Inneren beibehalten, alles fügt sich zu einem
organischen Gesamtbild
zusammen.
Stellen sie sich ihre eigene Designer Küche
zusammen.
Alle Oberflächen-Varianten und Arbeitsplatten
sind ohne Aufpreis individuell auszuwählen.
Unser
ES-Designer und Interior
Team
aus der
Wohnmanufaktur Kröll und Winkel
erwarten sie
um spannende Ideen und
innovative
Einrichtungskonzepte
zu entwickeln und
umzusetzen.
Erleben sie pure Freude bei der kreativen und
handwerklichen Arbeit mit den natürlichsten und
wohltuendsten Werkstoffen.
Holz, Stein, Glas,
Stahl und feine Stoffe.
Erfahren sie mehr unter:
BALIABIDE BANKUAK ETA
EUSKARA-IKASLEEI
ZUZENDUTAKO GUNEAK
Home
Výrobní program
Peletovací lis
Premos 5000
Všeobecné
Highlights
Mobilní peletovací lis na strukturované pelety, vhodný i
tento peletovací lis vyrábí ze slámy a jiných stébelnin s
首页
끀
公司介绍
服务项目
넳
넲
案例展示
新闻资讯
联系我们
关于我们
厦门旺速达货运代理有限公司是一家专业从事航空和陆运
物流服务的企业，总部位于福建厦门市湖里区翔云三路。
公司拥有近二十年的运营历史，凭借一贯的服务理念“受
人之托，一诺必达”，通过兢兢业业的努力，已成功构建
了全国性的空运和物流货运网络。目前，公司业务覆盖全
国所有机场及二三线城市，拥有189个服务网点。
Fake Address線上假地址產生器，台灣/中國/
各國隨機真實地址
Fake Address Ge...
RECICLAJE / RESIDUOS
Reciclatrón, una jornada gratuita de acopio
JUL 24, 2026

◆ ◆ ◆ ◆

» **EXERCISE REQUIREMENTS**: For the span from the line containing "organischen Gesamtbild" through the last line of the entries above, transcribe each line exactly and leave out everything else.

» **WRITTEN RESPONSE**:
organischen Gesamtbild
zusammen.
Stellen sie sich ihre eigene Designer Küche
zusammen.
Alle Oberflächen-Varianten und Arbeitsplatten
sind ohne Aufpreis individuell auszuwählen.
Unser
ES-Designer und Interior
Team
aus der
Wohnmanufaktur Kröll und Winkel
erwarten sie
um spannende Ideen und
innovative
Einrichtungskonzepte
zu entwickeln und
umzusetzen.
Erleben sie pure Freude bei der kreativen und
handwerklichen Arbeit mit den natürlichsten und
wohltuendsten Werkstoffen.
Holz, Stein, Glas,
Stahl und feine Stoffe.
Erfahren sie mehr unter:
BALIABIDE BANKUAK ETA
EUSKARA-IKASLEEI
ZUZENDUTAKO GUNEAK
Home
Výrobní program
Peletovací lis
Premos 5000
Všeobecné
Highlights
Mobilní peletovací lis na strukturované pelety, vhodný i
tento peletovací lis vyrábí ze slámy a jiných stébelnin s
首页
끀
公司介绍
服务项目
넳
넲
案例展示
新闻资讯
联系我们
关于我们
厦门旺速达货运代理有限公司是一家专业从事航空和陆运
物流服务的企业，总部位于福建厦门市湖里区翔云三路。
公司拥有近二十年的运营历史，凭借一贯的服务理念“受
人之托，一诺必达”，通过兢兢业业的努力，已成功构建
了全国性的空运和物流货运网络。目前，公司业务覆盖全
国所有机场及二三线城市，拥有189个服务网点。
Fake Address線上假地址產生器，台灣/中國/
各國隨機真實地址
Fake Address Ge...
RECICLAJE / RESIDUOS
Reciclatrón, una jornada gratuita de acopio
JUL 24, 2026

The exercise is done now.